Een laatste, maar vitaal punt is dat er meer betekenis is aan het hebben van een verlatenheid van 50 jaar dan 70 jaar. Met een lengte van 50 jaar van verlatenheid en ballingschap, de betekenis van hun vrijlating en terugkeer naar Juda in het Jubileumjaar (50th) van ballingschap zou niet verloren gaan bij de Joden die terugkeerden, nadat ze een volledige cyclus van sabbatjaren in ballingschap hadden gediend. 587 BCE tot 538 BCE was 49 jaar. 538 BCE was het eerste (regnale) jaar van Cyrus de Grote en het jaar dat hij ze uitbracht.

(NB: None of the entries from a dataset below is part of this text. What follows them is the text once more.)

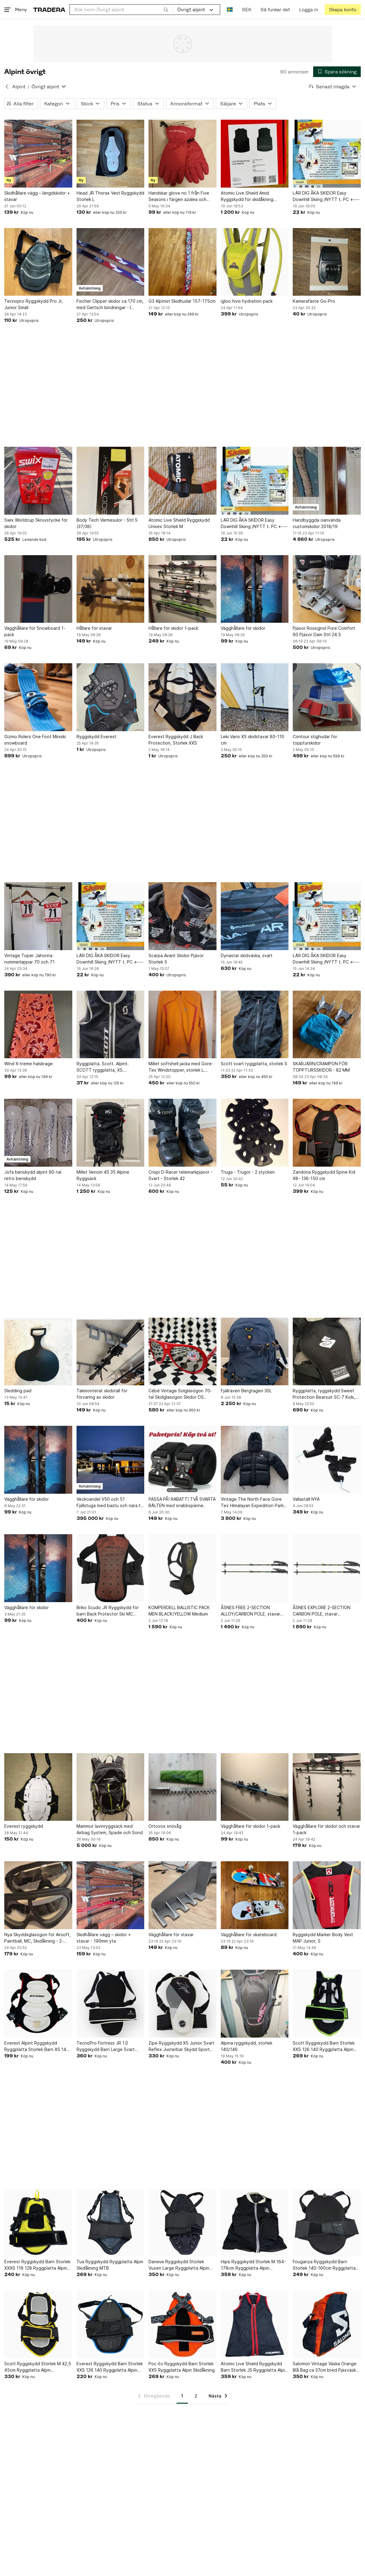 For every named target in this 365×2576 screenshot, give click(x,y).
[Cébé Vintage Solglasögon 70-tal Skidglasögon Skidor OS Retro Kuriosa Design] (182, 1352)
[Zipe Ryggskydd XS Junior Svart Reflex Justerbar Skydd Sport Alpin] (182, 2004)
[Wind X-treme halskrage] (38, 1025)
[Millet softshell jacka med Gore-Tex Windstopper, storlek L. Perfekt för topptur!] (182, 1025)
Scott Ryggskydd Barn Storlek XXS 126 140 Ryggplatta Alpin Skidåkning (324, 2046)
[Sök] (166, 9)
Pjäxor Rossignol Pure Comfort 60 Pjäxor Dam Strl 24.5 (324, 631)
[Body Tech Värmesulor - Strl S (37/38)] (111, 481)
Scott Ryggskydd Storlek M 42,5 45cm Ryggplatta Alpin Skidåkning (37, 2367)
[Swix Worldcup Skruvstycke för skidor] (38, 481)
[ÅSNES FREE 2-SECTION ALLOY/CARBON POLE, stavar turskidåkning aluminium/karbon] (255, 1568)
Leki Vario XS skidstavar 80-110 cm (252, 739)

Het jubileumjaar (50th jaar) was het jaar dat ze terug in Juda aankwamen en konden beginnen met de wederopbouw.[Vii]

Zoals 2 Chronicles 26: stelt 22,23 „En in het eerste jaar van Cyrus, de koning van Perzië, zodat Jehovah's woord door de mond van Jeremia kon worden volbracht, wekte Jehovah de geest van Cyrus, de koning van Perzië, zodat hij een kreet door zijn hele koninkrijk trok, zeggende: „Dit is wat Cyrus, de koning van Perzië, heeft gezegd: 'Alle koninkrijken van de aarde, Jehovah, de God van de hemel heeft me gegeven, ... Al wie er onder u is van al zijn volk, Jehovah, zijn God, zij met hem. Dus laat hem naar boven gaan. ''

Fig 4.12 Jubileumcyclus van jaren voor het land om zijn gemiste Sabbatjaren te betalen en vrijlating vond plaats in het Jubileumjaar.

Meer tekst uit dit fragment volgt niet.